How to complete this task →
Write out all of the listing exactly. Add nothing to it.

========================

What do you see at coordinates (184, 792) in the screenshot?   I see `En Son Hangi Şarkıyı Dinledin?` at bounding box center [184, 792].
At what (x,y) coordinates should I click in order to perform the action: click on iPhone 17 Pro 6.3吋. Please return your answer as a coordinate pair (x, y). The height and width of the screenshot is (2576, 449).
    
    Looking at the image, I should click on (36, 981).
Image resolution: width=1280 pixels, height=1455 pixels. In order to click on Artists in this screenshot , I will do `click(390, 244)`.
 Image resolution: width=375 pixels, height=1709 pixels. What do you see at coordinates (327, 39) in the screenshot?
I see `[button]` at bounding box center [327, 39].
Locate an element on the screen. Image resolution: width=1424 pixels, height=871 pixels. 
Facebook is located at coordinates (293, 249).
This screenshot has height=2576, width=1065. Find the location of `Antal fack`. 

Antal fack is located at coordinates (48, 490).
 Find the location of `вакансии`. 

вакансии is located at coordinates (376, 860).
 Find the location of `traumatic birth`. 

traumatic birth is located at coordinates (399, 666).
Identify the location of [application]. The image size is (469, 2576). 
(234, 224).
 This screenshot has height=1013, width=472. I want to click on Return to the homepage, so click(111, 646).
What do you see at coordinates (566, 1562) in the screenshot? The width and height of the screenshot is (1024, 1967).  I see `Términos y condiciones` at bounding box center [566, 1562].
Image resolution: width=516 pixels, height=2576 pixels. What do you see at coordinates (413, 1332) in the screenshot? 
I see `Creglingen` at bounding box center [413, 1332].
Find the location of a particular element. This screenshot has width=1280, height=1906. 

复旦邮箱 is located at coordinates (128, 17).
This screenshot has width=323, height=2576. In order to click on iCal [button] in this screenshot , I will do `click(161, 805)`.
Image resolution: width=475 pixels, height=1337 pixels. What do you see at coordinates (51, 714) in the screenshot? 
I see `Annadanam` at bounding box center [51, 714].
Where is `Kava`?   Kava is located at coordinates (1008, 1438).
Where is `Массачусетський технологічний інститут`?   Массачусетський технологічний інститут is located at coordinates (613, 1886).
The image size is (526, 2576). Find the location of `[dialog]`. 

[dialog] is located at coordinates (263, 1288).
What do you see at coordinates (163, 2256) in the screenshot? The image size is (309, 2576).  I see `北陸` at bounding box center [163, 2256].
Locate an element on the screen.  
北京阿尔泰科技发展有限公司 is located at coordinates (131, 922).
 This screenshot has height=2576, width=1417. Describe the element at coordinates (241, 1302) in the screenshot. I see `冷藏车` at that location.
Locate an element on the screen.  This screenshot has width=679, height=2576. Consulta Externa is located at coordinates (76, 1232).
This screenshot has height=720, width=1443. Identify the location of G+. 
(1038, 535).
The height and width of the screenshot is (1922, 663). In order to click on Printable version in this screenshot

========================

Response below →
What do you see at coordinates (184, 792) in the screenshot?   I see `En Son Hangi Şarkıyı Dinledin?` at bounding box center [184, 792].
At what (x,y) coordinates should I click in order to perform the action: click on iPhone 17 Pro 6.3吋. Please return your answer as a coordinate pair (x, y). The height and width of the screenshot is (2576, 449).
    
    Looking at the image, I should click on (36, 981).
Image resolution: width=1280 pixels, height=1455 pixels. In order to click on Artists in this screenshot , I will do `click(390, 244)`.
 Image resolution: width=375 pixels, height=1709 pixels. What do you see at coordinates (327, 39) in the screenshot?
I see `[button]` at bounding box center [327, 39].
Locate an element on the screen. Image resolution: width=1424 pixels, height=871 pixels. 
Facebook is located at coordinates (293, 249).
This screenshot has height=2576, width=1065. Find the location of `Antal fack`. 

Antal fack is located at coordinates (48, 490).
 Find the location of `вакансии`. 

вакансии is located at coordinates (376, 860).
 Find the location of `traumatic birth`. 

traumatic birth is located at coordinates (399, 666).
Identify the location of [application]. The image size is (469, 2576). 
(234, 224).
 This screenshot has height=1013, width=472. I want to click on Return to the homepage, so click(111, 646).
What do you see at coordinates (566, 1562) in the screenshot? The width and height of the screenshot is (1024, 1967).  I see `Términos y condiciones` at bounding box center [566, 1562].
Image resolution: width=516 pixels, height=2576 pixels. What do you see at coordinates (413, 1332) in the screenshot? 
I see `Creglingen` at bounding box center [413, 1332].
Find the location of a particular element. This screenshot has width=1280, height=1906. 

复旦邮箱 is located at coordinates (128, 17).
This screenshot has width=323, height=2576. In order to click on iCal [button] in this screenshot , I will do `click(161, 805)`.
Image resolution: width=475 pixels, height=1337 pixels. What do you see at coordinates (51, 714) in the screenshot? 
I see `Annadanam` at bounding box center [51, 714].
Where is `Kava`?   Kava is located at coordinates (1008, 1438).
Where is `Массачусетський технологічний інститут`?   Массачусетський технологічний інститут is located at coordinates (613, 1886).
The image size is (526, 2576). Find the location of `[dialog]`. 

[dialog] is located at coordinates (263, 1288).
What do you see at coordinates (163, 2256) in the screenshot? The image size is (309, 2576).  I see `北陸` at bounding box center [163, 2256].
Locate an element on the screen.  
北京阿尔泰科技发展有限公司 is located at coordinates (131, 922).
 This screenshot has height=2576, width=1417. Describe the element at coordinates (241, 1302) in the screenshot. I see `冷藏车` at that location.
Locate an element on the screen.  This screenshot has width=679, height=2576. Consulta Externa is located at coordinates (76, 1232).
This screenshot has height=720, width=1443. Identify the location of G+. 
(1038, 535).
The height and width of the screenshot is (1922, 663). In order to click on Printable version in this screenshot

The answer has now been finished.